El mundial de fútbol es una extraordinaria ocasión para ver como se reactualizan los rituales nacionales. Se sabe que la épica y el himno nacional son mecanismos que tienen los países para hablar, y hablar bien, de si mismos. El recordar una batalla sirve para rendir tributos a nuestros antepasados y el entonar nuestra canción opera como un espejo en donde nos alabamos.

En un mundo globalizado donde se nos habla de la crisis de la idea del estado nación, el mundial aparece como un escenario en donde las naciones parecieran tener larga vida. La selección nacional, activada cada cuatro años, nos señala la pertenencia y la identidad hacia una historia común. Esta vez, actualizada sobre el bien cuidado césped alemán. Independiente del gesto, la mano en el corazón o bien cruzadas las manos por la espalda, el entonar las glorias de cada país produce un silencio parecido a la solemnidad.

Las naciones europeas, por otro lado, sobre todo la francesa y la holandesa y en menor medida la inglesa, reflejan en sus alienaciones la situación poscolonial en la que viven. El líder nacionalista Le Pen parecía no alegrarse mucho con el triunfo de su selección el año 1998. Su racismo le impedía entender que esa selección cuna del pensamiento ilustrado y racional (un artefacto de los blancos), estuviera compuesto por hijos o nietos de sus ex colonias. Zidane, Henry por sólo nombrar dos, tenían la piel no precisamente blanca. Holanda con Gullit, Rijkart y Davis  se daban por enterados de que tenían que hacerse cargo del futuro de sus colonias como Surinam o Las Antillas. No en vano el paisaje del mundo actual se caracteriza por el aporte de las migraciones y por la diáspora.

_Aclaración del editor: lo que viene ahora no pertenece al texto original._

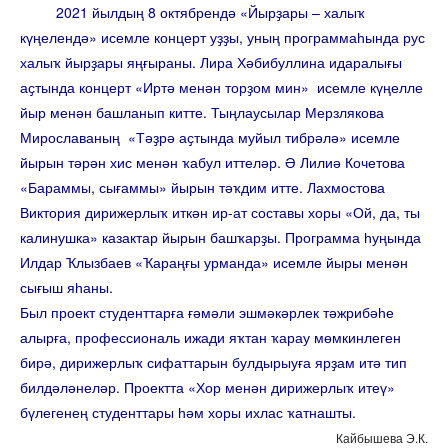
2021 йылдың 8 октябрендә «Йырҙары – халыҡ
күңелендә» исемле концерт уҙҙы, уның программаһында рус
халыҡ йырҙары яңғыраны. Лира Хәбибуллина идаралығы
аҫтында концерт «Иртә менән торҙом мин» исемле күңелле
йыр менән башланып китте. Тыңлаусылар Мерзлякова
Мирославаның «Тәҙрә аҫтында муйыл тибрәлә» исемле
йырын тәрән хис менән ҡабул иттеләр. Ә Лилиә Кочетова
«Бараммы, сығаммы» йырын тәҡдим итте. Лахмостова
Виктория дирижерлыҡ иткән ир-ат составы хоры «Ой, да, ты
калинушка» казактар йырын башҡарҙы. Программа һуңында
Илдар Ҡлызбаев «Ҡараңғы урманда» исемле йыры менән
сығыш яһаны.
Был проект студенттарға ғәмәли эшмәкәрлек тәжрибәһе
алырға, профессиональ ижади яҡтан ҡарау мөмкинлеген
бирә, дирижерлыҡ сифаттарын булдырыуға ярҙам итә тип
билдәләнеләр. Проектта «Хор менән дирижерлыҡ итеү»
бүлегенең студенттары һәм хоры ихлас ҡатнашты.
Кайбышева Э.К.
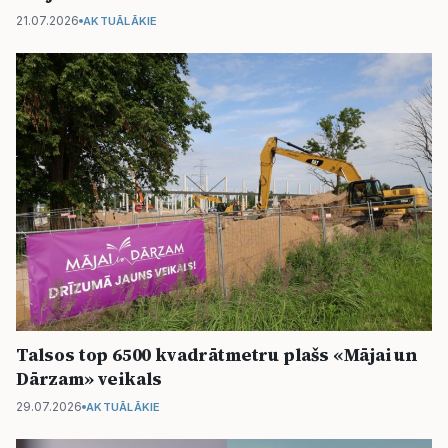
21.07.2026
AKTUĀLĀKIE
Talsos top 6500 kvadrātmetru plašs «Mājai un
Dārzam» veikals
29.07.2026
AKTUĀLĀKIE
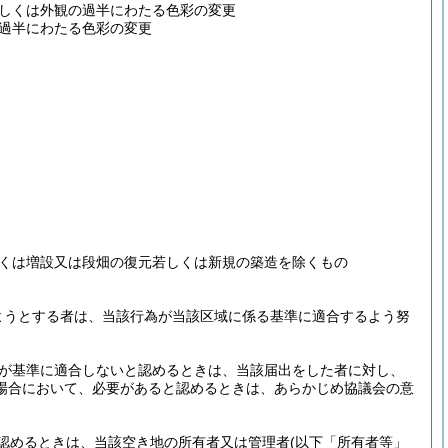
しくは外観の過半にわたる色彩の変更
過半にわたる色彩の変更
くは増設又は段畑の復元若しくは新規の築造を除くもの
ようとする者は、当該行為が当該区域に係る基準に適合するよう努
が基準に適合しないと認めるときは、当該届出をした者に対し、
場合において、必要があると認めるときは、あらかじめ協議会の意
認めるときは、当該空き地の所有者又は管理者
(以下「所有者等」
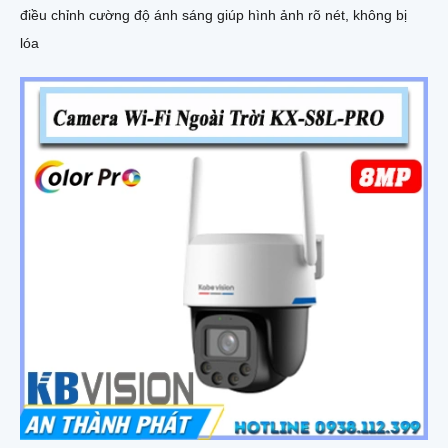
điều chỉnh cường độ ánh sáng giúp hình ảnh rõ nét, không bị
lóa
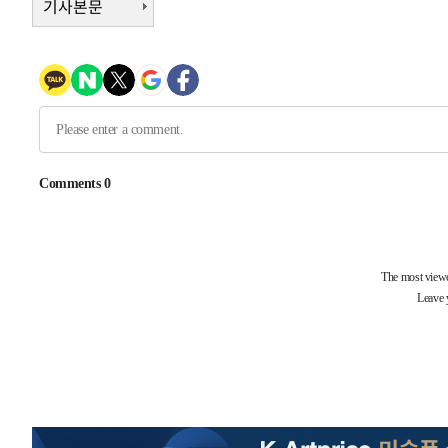
기사본문
-30817초 전 >
[속보]산업장관 "李정부, 원전 반대 안해…안정 전력 위
-29514초 전 >
[속보]경찰, '홍명보 선임 논란' 대한축구협회·축구회관 
색
-28901초 전 >
[속보]산업장관 "美무역법 제301조 과잉생산 결과 발표 8
상
-28694초 전 >
[속보]코스피 매도사이드카 발동…4%대 급락
-27966초 전 >
[속보]전남광주 초대 시민추천 부시장에 백승주·윤난실
-25527초 전 >
서울 열대야 15일째 지속…비공식 '초열대야' 30도 넘어
-24094초 전 >
[속보]코스닥, 2.15포인트(0.27%) 내린 797.44 출발
-24077초 전 >
[속보]코스피, 119.51포인트(1.81%) 내린 6478.75 개
-20524초 전 >
6월 경상수지 497.3억 달러…두 달 연속 사상 최대
-20475초 전 >
서울 낮 39도 '폭염중대경보'…40도 관측 가능성도
-17837초 전 >
미 워싱턴주 스포캔 시의 통제불능 3개 산불, 방화선 일부
-10010초 전 >
[속보] 호르무즈 해협 이란-오만 협상 기대속 뉴욕증시 혼
우 0.49%↑
-8365초 전 >
[속보] 이란 대통령 "지금 최고지도자와 소통하기가 매우 
임 3년 인터뷰
1시간 전 >
[속보] "이란-오만, 호르무즈 해협 통행 항로 합의" 이란 외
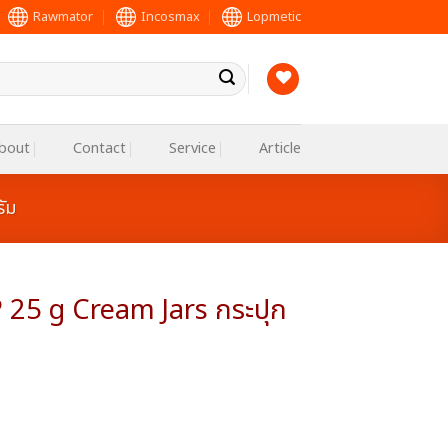
Rawmator
Incosmax
Lopmetic
bout
Contact
Service
Article
ัม
 25 g Cream Jars กระปุก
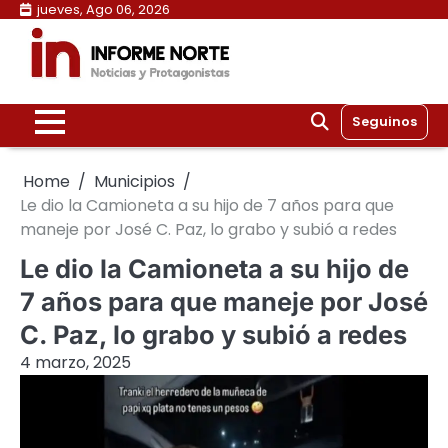
Skip
jueves, Ago 06, 2026
to
content
Seguinos
Home
Municipios
Le dio la Camioneta a su hijo de 7 años para que
maneje por José C. Paz, lo grabo y subió a redes
Le dio la Camioneta a su hijo de
7 años para que maneje por José
C. Paz, lo grabo y subió a redes
4 marzo, 2025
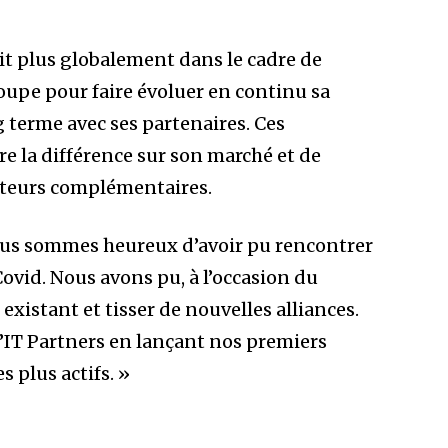
rit plus globalement dans le cadre de
roupe pour faire évoluer en continu sa
g terme avec ses partenaires. Ces
re la différence sur son marché et de
acteurs complémentaires.
ous sommes heureux d’avoir pu rencontrer
ovid. Nous avons pu, à l’occasion du
existant et tisser de nouvelles alliances.
’IT Partners en lançant nos premiers
 plus actifs. »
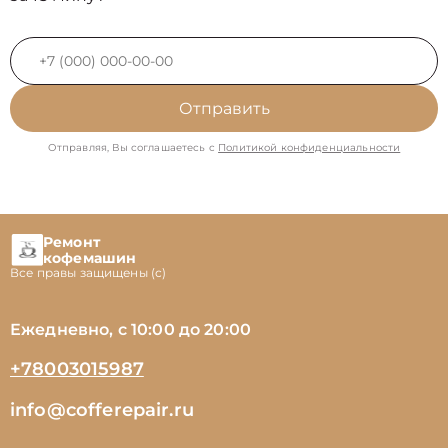
Отправить
Отправляя, Вы соглашаетесь с
Политикой конфиденциальности
Ремонт
кофемашин
Все правы защищены (с)
Ежедневно, с 10:00 до 20:00
+78003015987
info@cofferepair.ru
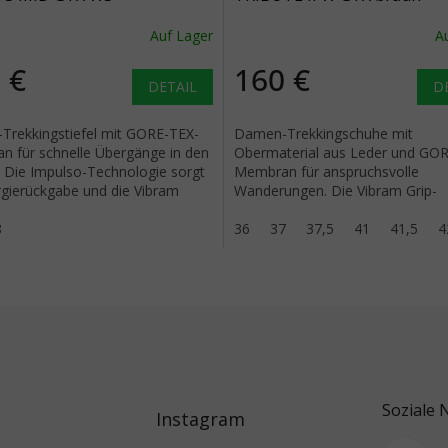
blau/hellblau - blau
Auf Lager
A
 €
160 €
DETAIL
D
rekkingstiefel mit GORE-TEX-
Damen-Trekkingschuhe mit
 für schnelle Übergänge in den
Obermaterial aus Leder und GO
 Die Impulso-Technologie sorgt
Membran für anspruchsvolle
rgierückgabe und die Vibram
Wanderungen. Die Vibram Grip-
p-Außensohle für...
Außensohle bietet hervorragende
8
auf verschiedenen...
36
37
37,5
41
41,5
4
Soziale 
Instagram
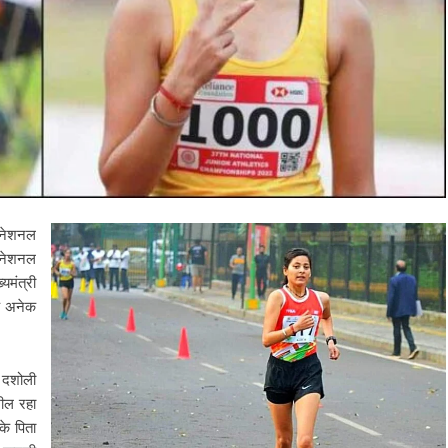
ं नेशनल
ं नेशनल
्यमंत्री
के अनेक
 दशोली
शील रहा
के पिता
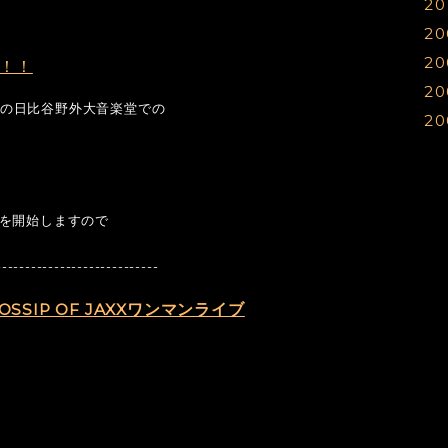
20
0
0
1
1
1
20
0
1
1
1
20
0
1
1
1
！！
20
0
0
1
1
1
久々の日比谷野外大音楽堂での
20
0
0
1
1
1
0
0
0
1
1
1
1
1
0
0
1
を開始しますので
0
0
0
0
0
----------------------------
0
0
 GOSSIP OF JAXXワンマンライブ
0
0
0
0
0
0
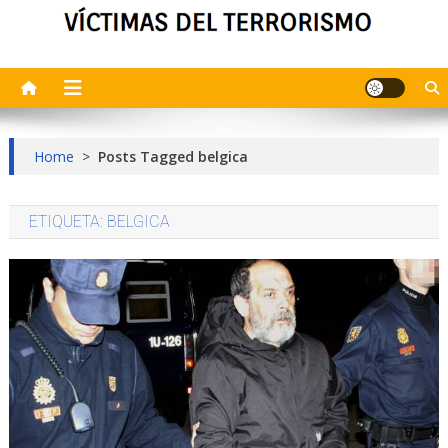
Home
>
Posts Tagged belgica
ETIQUETA:
BELGICA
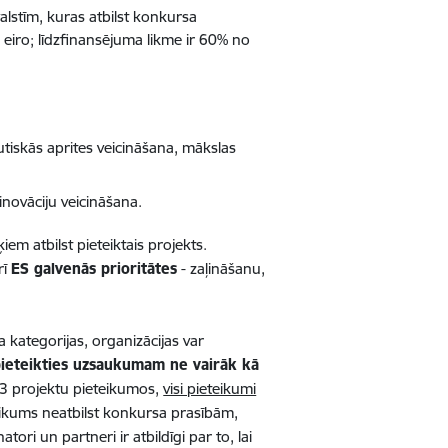
lstīm, kuras atbilst konkursa
iro; līdzfinansējuma likme ir 60% no
tiskās aprites veicināšana, mākslas
inovāciju veicināšana.
em atbilst pieteiktais projekts.
rī
ES galvenās prioritātes
- zaļināšanu,
kategorijas, organizācijas var
ieteikties uzsaukumam ne vairāk kā
ā 3 projektu pieteikumos,
visi pieteikumi
eikums neatbilst konkursa prasībām,
atori un partneri ir atbildīgi par to, lai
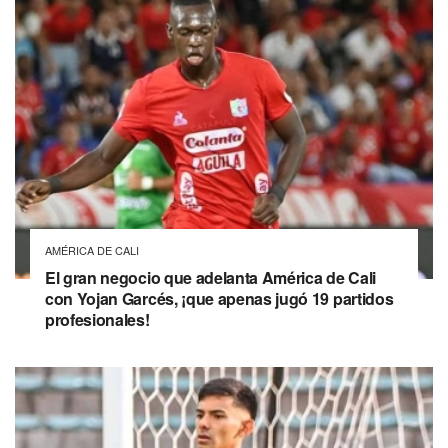
AMÉRICA DE CALI
El gran negocio que adelanta América de Cali
con Yojan Garcés, ¡que apenas jugó 19 partidos
profesionales!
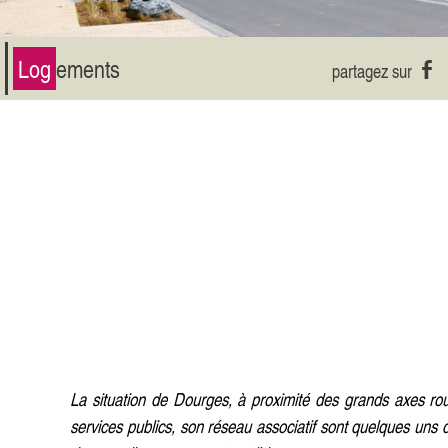
Log
ements
La situation de Dourges, à proximité des grands axes routi
services publics, son réseau associatif sont quelques uns 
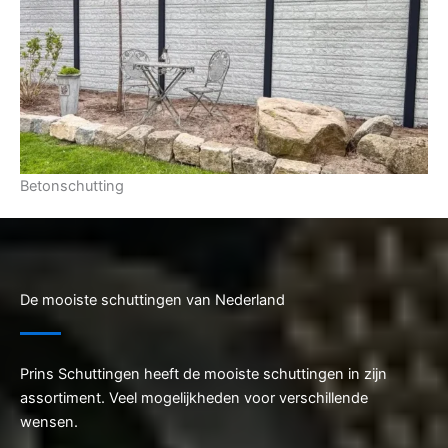
Betonschutting
De mooiste schuttingen van Nederland
Prins Schuttingen heeft de mooiste schuttingen in zijn
assortiment. Veel mogelijkheden voor verschillende
wensen.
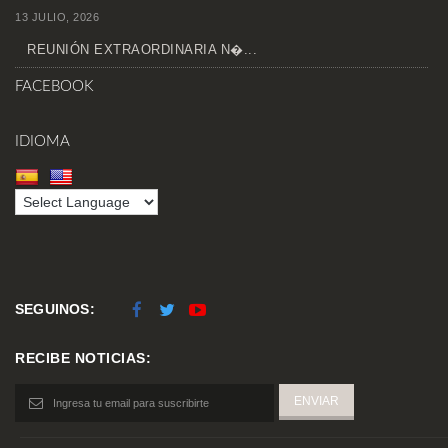
13 JULIO, 2026
REUNIÓN EXTRAORDINARIA N�...
FACEBOOK
IDIOMA
SEGUINOS:
RECIBE NOTICIAS:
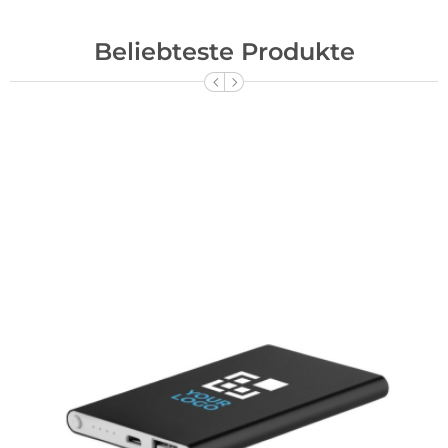
Beliebteste Produkte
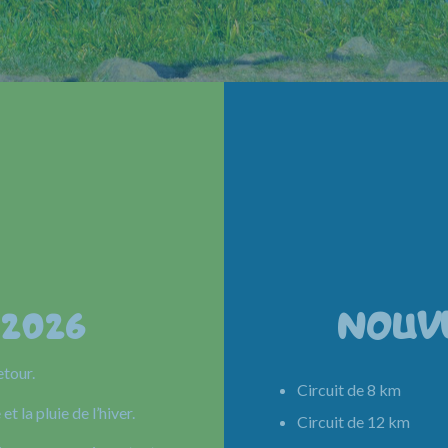
 2026
NOUV
etour.
Circuit de 8 km 
et la pluie de l’hiver.
Circuit de 12 km 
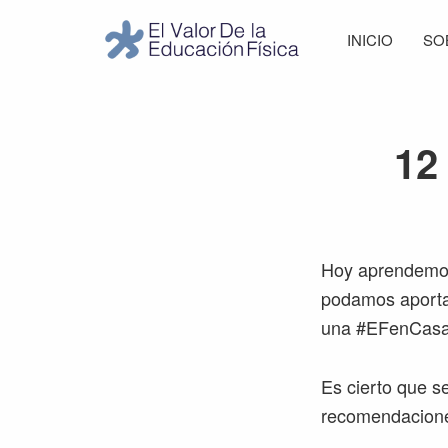
Saltar
Saltar
Saltar
Saltar
INICIO
SO
a
al
a
al
El
la
contenido
la
pie
Valor
navegación
principal
barra
de
de
principal
lateral
página
la
12
Educación
principal
Física
Hoy aprendemos 
podamos aportar
una #EFenCas
Es cierto que s
recomendaciones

Pero seguimos viviendo en un mundo globalizado. El fútbol parece ser una de las actividades más pintada con ese color. El mercado deportivo tiene un dinamismo mucho más grande que otras áreas de la economía. No en vano en la selección de Costa de Marfil, los once titulares juegan en Europa. Lo mismo sucede con la Argentina con excepción de su arquero.

Pero esta globalización no oculta las identidades locales o nacionales, que se expresan en las gradas. Hinchas de Togo vestidos a la usanza de sus antepasados pidiéndole a sus dioses puntería y  fuerza en el remate de sus delanteros. O de hinchas ingleses disfrazados de cruzados como queriendo decir que portan el verdadero fútbol. O esa alegría carnavalesca del “jogo bonito” de los brasileños. Los argentinos, por su parte, como si estuvieran en La Bombonera despliegan su bandera con la imagen de sus iconos universales: El Che y el Diez. Y como si esto fuero poco, éste en el palco animando a su selección. Es tal vez una identidad teatralizada, pero ahí está. ¿Si nuestro país hubiese estado en la cancha que símbolo nos hubiera representado?